It's the responsibility of schools to clean up any vandalism that happens on the property, but what about the rest of the buildings in Harrisonburg?
While it may seem like some taggings remain on buildings for weeks, it is up to the property owners to handle graffiti, because without their permission, police cannot clean up any of the markings.
Graffiti can be an eyesore to a community, so cities like Harrisonburg work to get rid of it.
"Regardless of whether the vandalism occurs within the city or in the county, if that property owner contacts our office, then we send out our graffiti clean-up crew to remove the graffiti and once we get that referral, we attempt to do that as quick as possible," says Sgt. Felicia Glick of the Rockingham County Sheriff's Office.
City parks need to do the same thing. Ralph Sampson Park was vandalized weeks ago, but the taggings are still there.
"Once they are notified by a complaint or by a resident, they would need to contact the city park authorities and then they could make that call to our agency and request the service of our clean up crew," says Glick.

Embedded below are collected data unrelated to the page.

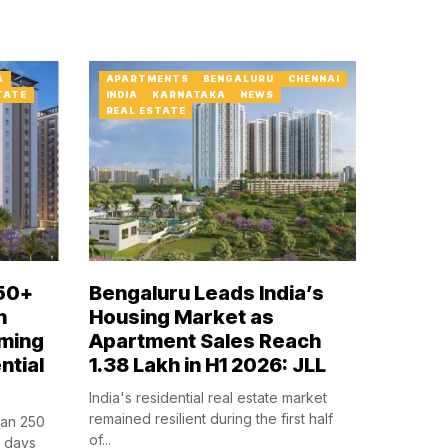
A
APARTMENTS
BENGALURU
CHENNAI
TATE
INDIA
KARNATAKA
NEWS
REAL ESTATE
50+
Bengaluru Leads India’s
n
Housing Market as
ming
Apartment Sales Reach
ntial
1.38 Lakh in H1 2026: JLL
India's residential real estate market
remained resilient during the first half
han 250
of...
n days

The Rockingham County Sheriff's Office is equipped with a graffiti van that has a pressure washer, paint, and other cleaning supplies to get rid of taggings. But the free clean-up isn't offered until property owners request the service.
"We don't have a back up in requests for the service. It just has to be initiated by that property owner and we encourage property owners to report and get it cleaned up as soon as possible to discourage any further tagging," says Glick.
As far as the gang graffiti at Ralph Sampson Park, the parks director says he contacted the sheriff's office when it first happened. Even if vandalism happens in Harrisonburg, property owners must contact the sheriff's office because they use the inmates and have the graffiti van to clean up taggings.